:: Requirement ::
Beginning with the line that holds "Jetzt hochladen", set down each line of the data below through the very last, exactly as given, and nothing beyond that.

(Records contained in a dataset)
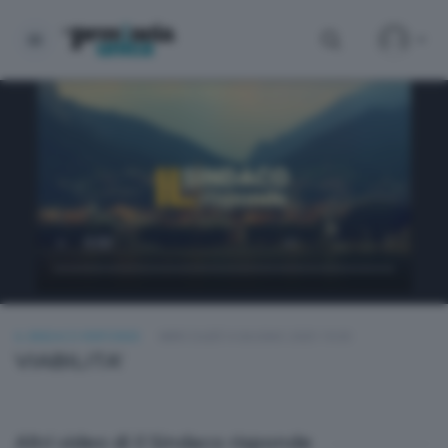
IL SINDACO RISPONDE
MERCOLEDÌ 4 GIUGNO 2025 19:30
VIABILITA'
Altri video di Il Sindaco risponde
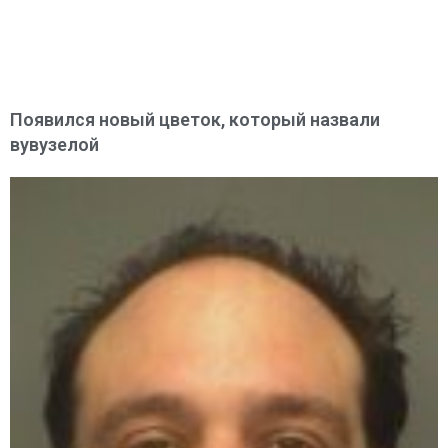
Появился новый цветок, который назвали
вувузелой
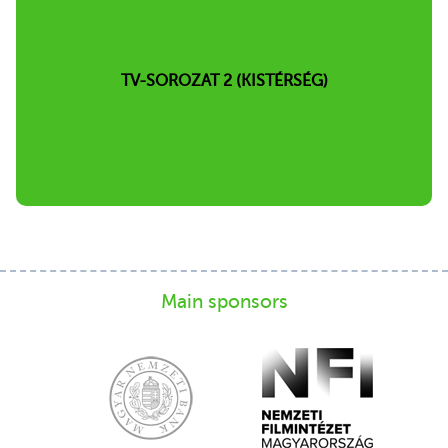
TV-SOROZAT 2 (KISTÉRSÉG)
Main sponsors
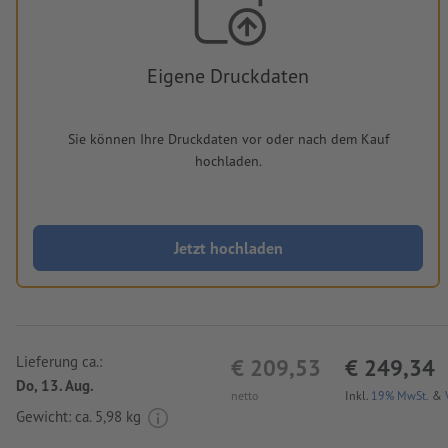
Eigene Druckdaten
Sie können Ihre Druckdaten vor oder nach dem Kauf
hochladen.
Jetzt hochladen
Lieferung ca.:
€ 209,53
€ 249,34
Do, 13. Aug.
netto
Inkl.
19% MwSt.
&
Gewicht: ca.
5,98 kg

:: Answer section ::
Jetzt hochladen
Lieferung ca.:
€ 209,53
€ 249,34
Do, 13. Aug.
netto
Inkl.
19% MwSt.
&
Gewicht: ca.
5,98 kg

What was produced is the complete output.